Ahlan bedeutet auf Arabisch mehr als nur Willkommen. Es ist die explizite Aufforderung sich zugehörig zu fühlen. Mit diesem Gedanken schaffte das Projekt „Ahlan! Was geht? – Hamburg meets Syria“ eine Plattform für professionelle syrische und hamburger Musiker*innen, um sich zu vernetzen und Sounds zueinander zu bringen. Am 10. November um 20 Uhr treten die Musiker*innen im Turmzimmer des Übel und Gefährlich auf.
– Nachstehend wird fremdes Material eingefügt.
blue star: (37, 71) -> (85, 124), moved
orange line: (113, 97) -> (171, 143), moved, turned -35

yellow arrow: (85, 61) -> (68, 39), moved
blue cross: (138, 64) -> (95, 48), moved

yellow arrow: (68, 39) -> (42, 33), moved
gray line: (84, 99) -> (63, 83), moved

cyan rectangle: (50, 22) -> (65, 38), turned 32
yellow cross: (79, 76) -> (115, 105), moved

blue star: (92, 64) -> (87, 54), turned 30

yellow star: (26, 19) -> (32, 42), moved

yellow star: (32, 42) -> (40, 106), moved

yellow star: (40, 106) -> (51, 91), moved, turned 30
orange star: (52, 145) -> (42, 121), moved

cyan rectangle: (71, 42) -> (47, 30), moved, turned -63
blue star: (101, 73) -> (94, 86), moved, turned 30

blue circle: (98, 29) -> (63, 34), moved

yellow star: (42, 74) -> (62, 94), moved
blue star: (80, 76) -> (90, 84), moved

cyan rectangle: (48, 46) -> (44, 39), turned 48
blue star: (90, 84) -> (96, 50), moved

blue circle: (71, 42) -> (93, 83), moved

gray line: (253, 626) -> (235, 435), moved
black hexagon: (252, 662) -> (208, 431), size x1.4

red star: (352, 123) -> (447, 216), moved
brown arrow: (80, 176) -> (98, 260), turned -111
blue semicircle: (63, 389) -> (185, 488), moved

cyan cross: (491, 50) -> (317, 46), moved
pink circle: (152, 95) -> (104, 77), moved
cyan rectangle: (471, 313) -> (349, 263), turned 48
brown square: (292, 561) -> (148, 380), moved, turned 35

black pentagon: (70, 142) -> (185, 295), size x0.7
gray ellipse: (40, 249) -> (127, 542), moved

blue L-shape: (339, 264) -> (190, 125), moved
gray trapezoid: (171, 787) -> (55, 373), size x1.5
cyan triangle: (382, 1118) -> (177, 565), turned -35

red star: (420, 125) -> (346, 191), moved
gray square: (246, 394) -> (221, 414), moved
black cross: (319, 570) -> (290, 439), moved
In vier öffentlichen Jamsessions im Café Nova (NEW HAMBURG) trafen die ProfimusikerInnen aus Syrien und Hamburg aufeinander, lernten sich und ihre Stile kennen und kreierten einen einzigartigen Mix aus orientalischen, westlichen, elektronischen und organischen Klängen. Vom 06.-10. November gehen nun zehn ausgewählte MusikerInnen in das Ahlan Laboratory und erarbeiten ein gemeinsames Bühnenprogramm, das am 10. November im Übel und Gefährlich präsentiert wird.

Mit dabei: Ameen Khayer – Gesang, Andrew Krell – Kontrabass, Catharina Boutari – Gitarre und Gesang, Clara Brauer – Gitarre und Gesang, Doro Offermann – Saxophon, Hassan Al Nour – Kanun, Leo Enslin – Elektronische Sounds, Maher Alkadi – Violine, Ninar Salloum – Gesang und Stephan von Löwis of Menar – Bass und Saxophon.

Das Projekt „Ahlan! Was geht? – Hamburg meets Syria“ wird von Steph Klinkenborg mit klinkenborg.communications realisiert und gefördert durch die Kulturbehörde Hamburg sowie den Fonds Freiräume.